Release Phases and Criteria

Mark Kampe
$Id: relphases.html 160 2007-11-29 02:59:07Z Mark $

1. Introduction

There are several terms to describe system releases, and many processes to determine whether or not a product is ready for release. Ultimately, the goals for a particular product and release are a business decision; The release criteria should follow from those goals, and the release descriptions will be twisted to show the product in the best light.

Such relativism would seem to preclude precise definitions of release phases and the criteria they should satisfy ... and indeed definitive precision is not possible.
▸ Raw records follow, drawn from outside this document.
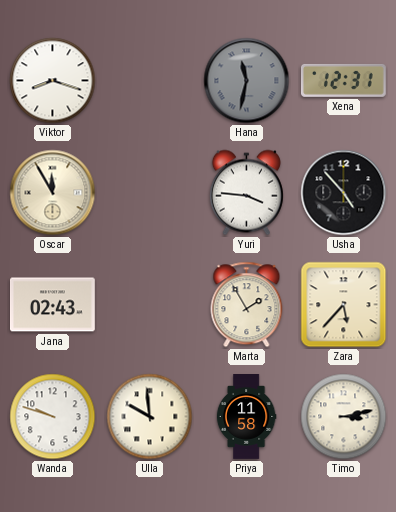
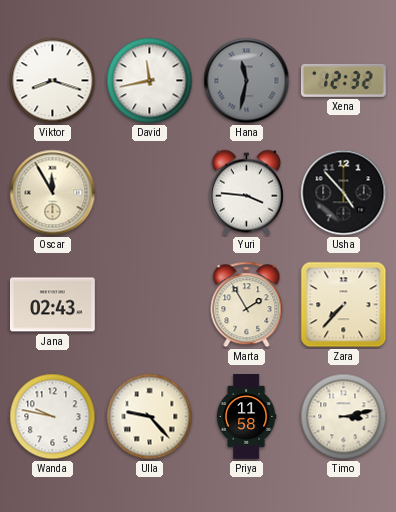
David: none -> 11:43
Xena: 12:31 -> 12:32
Zara: 5:37 -> 7:37
Wanda: 9:48 -> 9:47
Ulla: 9:59 -> 9:23
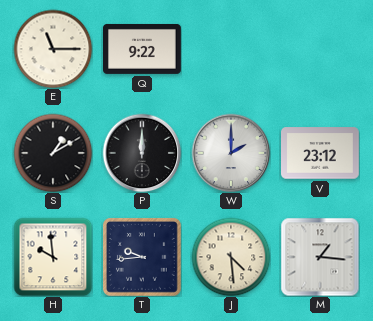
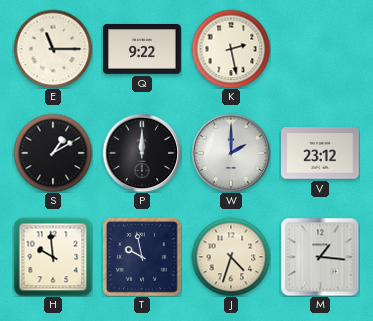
K: none -> 2:28
T: 9:44 -> 9:58
J: 4:29 -> 4:33
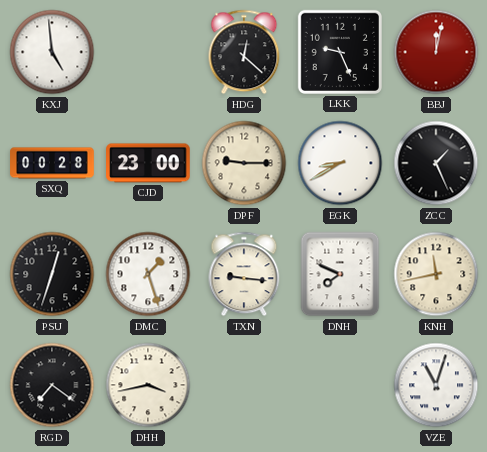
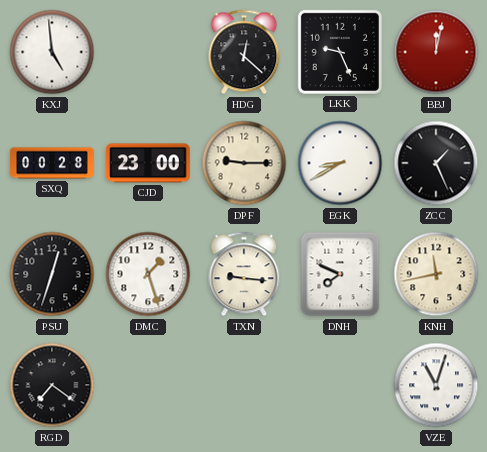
DHH: 3:43 -> none
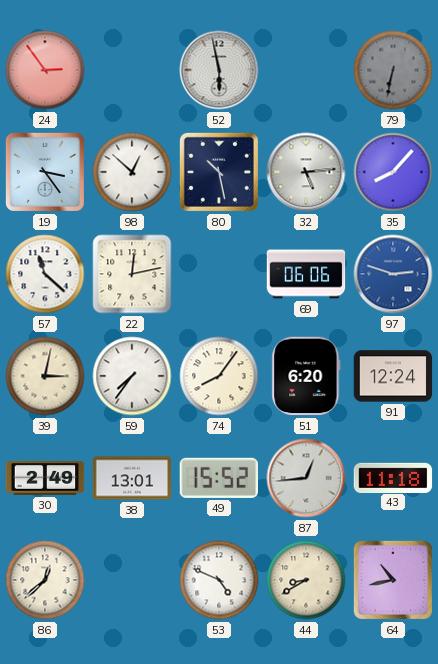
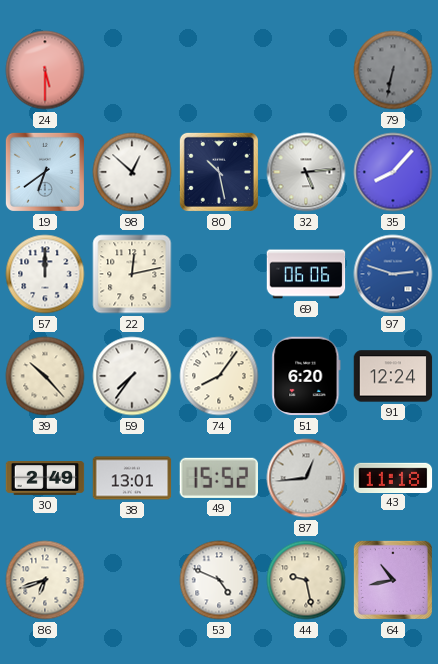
24: 2:54 -> 5:30
52: 5:58 -> none
19: 3:24 -> 6:39
57: 11:22 -> 12:00
39: 3:02 -> 10:23
86: 12:38 -> 6:42
44: 8:40 -> 9:28
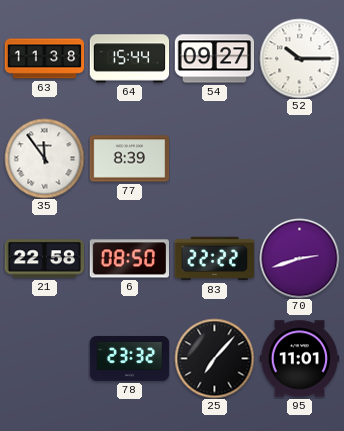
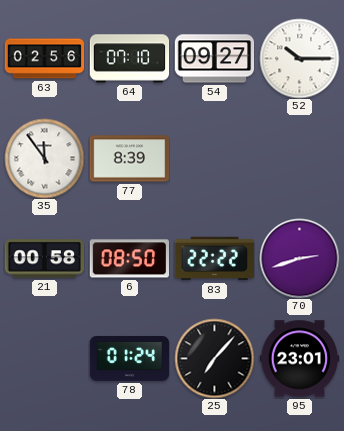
63: 11:38 -> 02:56
64: 15:44 -> 07:10
21: 22:58 -> 00:58
78: 23:32 -> 01:24
95: 11:01 -> 23:01
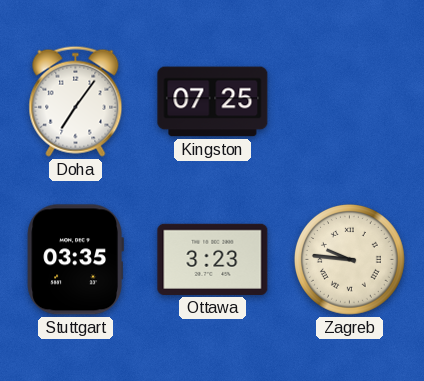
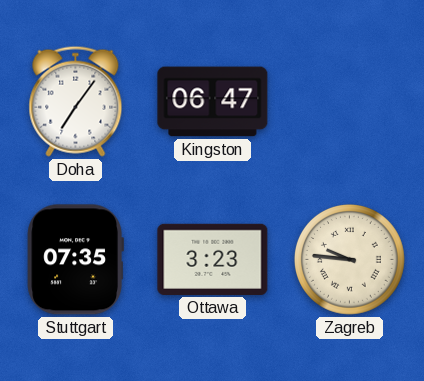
Kingston: 07:25 -> 06:47
Stuttgart: 03:35 -> 07:35
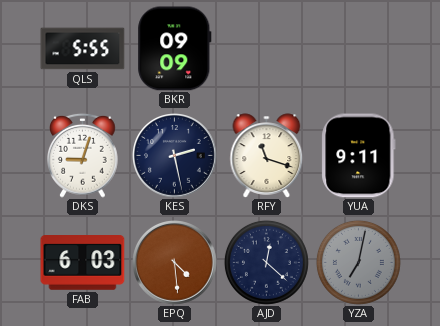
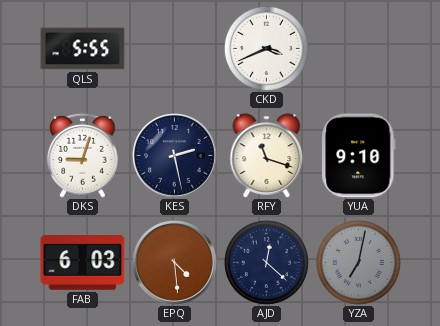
BKR: 09:09 -> none
CKD: none -> 3:41
YUA: 9:11 -> 9:10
There are, however, some commonly used terms, and it is possible to discuss what they are commonly inferred to mean.

Similarly, while there may never be a set of universal release criteria, it is possible to discuss the types of criteria that are commonly used, and rational processes for developing specific criteria for a particular product and release.

2. Release Taxonomy

2.1 Release Maturity

There are a few terms that are regularly used to describe the maturity (functional completeness, correctness, and confidence) of a release. The most common names for formal releases are:

Alpha
An alpha release is usually the first version of a system (or subset of the system) that it makes sense to put into the hands of potential users. It is to be expected that alpha software will be incomplete, buggy, and may experience significant change before it is released in its final form.
Typical goals for an alpha release are:
1. to gather feedback, from intended users (usually key customers), on newly developed features.
2. to give partners early access so that they can start developing software that will complement or work with ours.
3. to (re)establish credibility by showing how much progress we have made.
Alpha sites usually require considerable support, and they are usually chosen very carefully:
- we can depend on them to exercise the software and provide us with high quality feedback.
- they are technically prepared to deal with the expected problems.
- we can trust them to not share our software with our competitors or evaluators.
Beta
A beta release is much closer to what we expect to ship. They are usually expected to be fairly complete, and to have relatively few problems.
There are a few schools of thought on the goals for beta releases:
1. We have a product that we believe is ready to ship, and we send it out to beta customers to confirm that it is ready before we move on to general availability.
2. We have a product that we believe to be in final form and want to make it available to our partners as quickly as possible (to support their development of complementary software).
3. We have a product that we belive is not sufficiently stable for general use, but we want to release it anyway (so that we can claim to have made our date, to book some revenue, etc). In these cases the term beta is primarily a warning label to potential customers.
If the purpose of the beta release is to gather feedback, it is likely that the beta sites will be selected and managed almost as carefully as alpha sites. If the term beta is merely a warning label, the release may be made available to anyone who wants (or purchases) it.
General Availability
A general availability (GA) release is one that we believe is ready to be sold to all of our customers. Such a release may also be referred to as FCS (First Customer Ship) or Revenue Release. These terms distinguish paying customers (who purchase the product to use it) from evaluators (who may get the product for free in return for their feedback).
development build
All of the preceding terms refer to a formal release that might be the result of many months of planning, preparation and testing. When you get a "release" you should have reasonable expectations about what you will receive.
Some products also make regular (e.g. weekly or even nightly) development builds available. Unlike releases, development builds may not have gone through a full gauntlet of system acceptance tests. These may be very popular with partners (who are tracking specific changes) but not commonly used by general users (who generally prefer the added packaging and testing that is done with formal releases). This should not, however, be construed to mean that all development builds are flaky. A build is as good as the people, organization, and processes that created it.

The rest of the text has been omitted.